In der Mini-Player-Darstellung lässt sich zudem erkennen, wo auf dem Wege der Signalverarbeitung eingegriffen wurde. So ist etwa – und das konnte Audirvana bereits auch schon - die Einbindung von Prozessor-Plug-Ins nach VST 3 Standard möglich und eine interessante Option, wenn man Equalizer oder Sound-Prozessoren nutzen möchte, die auch kostenlos zu haben sind. Auf diesem Wege lassen sich Raumprobleme mildern oder auch die Klangcharakteristik von Plattenspieler und digitaler Wiedergabe annähern.
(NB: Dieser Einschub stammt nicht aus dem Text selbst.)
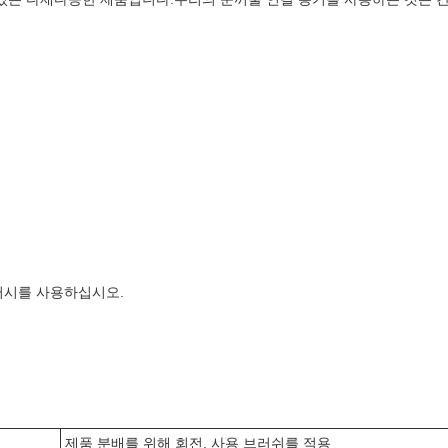
러시를 사용하십시오.
제품 분배를 위해 회전, 사용 브러쉬를 적용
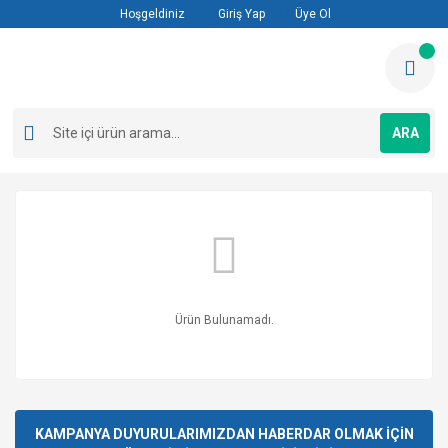
Hoşgeldiniz
Giriş Yap
Üye Ol
ARA
Ürün Bulunamadı.
KAMPANYA DUYURULARIMIZDAN HABERDAR OLMAK İÇİN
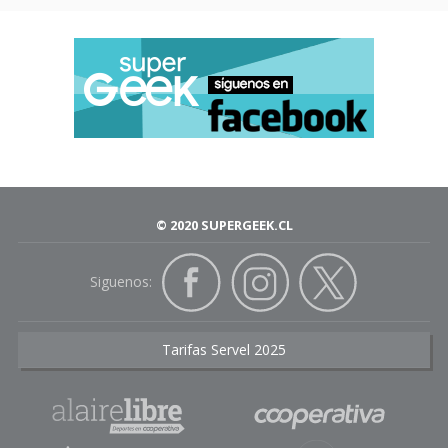
© 2020 SUPERGEEK.CL
Siguenos:
Tarifas Servel 2025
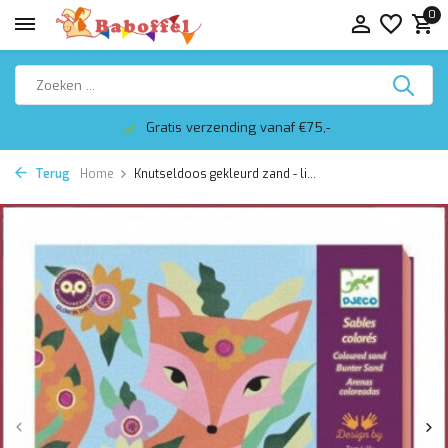
0
Gratis verzending vanaf €75,-
Terug
Home
Knutseldoos gekleurd zand - li...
Persönlichem Sound-Geschmack kann man damit ebenfalls Rechnung tragen.
Auch das alte Audirvana bot bereits die Möglichkeit, den Computer nicht nur per USB mit einem D/A-Wandler zu verbinden, sondern die Musik über das Netzwerk nach UPnP-Standard an eine Bridge zu senden. Audirvana Studio kommuniziert dann ausschließlich im .wav-Format, was dem Netzwerkspieler das leistungszehrende und somit mindestens theoretisch klanglich nachteilige Entpacken von Flac-Dateien erspart. Denn dies hat Audirvana Studio bereits vor der Datenübermittlung erledigt. Auch das Bearbeiten von Metadaten war schon ein lobenswertes Feature der Vorgängerversion und ist jetzt in Studio sehr komfortabel und umfassend möglich.
Wenn man will, kann man auch den Lautstärke/Dynamik-Verlauf eines Musikstückes unterhalb der Steuerungstasten angezeigt bekommen. Veränderungen in den Einstellungen lassen sich nach Stoppen der Musikwiedergabe bewerkstelligen. Eine Stop-Taste wie im alten Audirvana sucht man jedoch vergebens. Hier haben die Entwickler um Damien Plisson eine originelle Idee gehabt: Ein kleines Vorhängeschloss-Icon rechts neben den Lautstärke-Schieberegler, welches im Spielbetrieb mit ON beschriftet ist, stoppt durch Anklicken die Musikwiedergabe, ermöglicht den Zugang zu den Einstellungen und hebt bis zum Start des nächsten Musikstückes den exklusiven Modus auf.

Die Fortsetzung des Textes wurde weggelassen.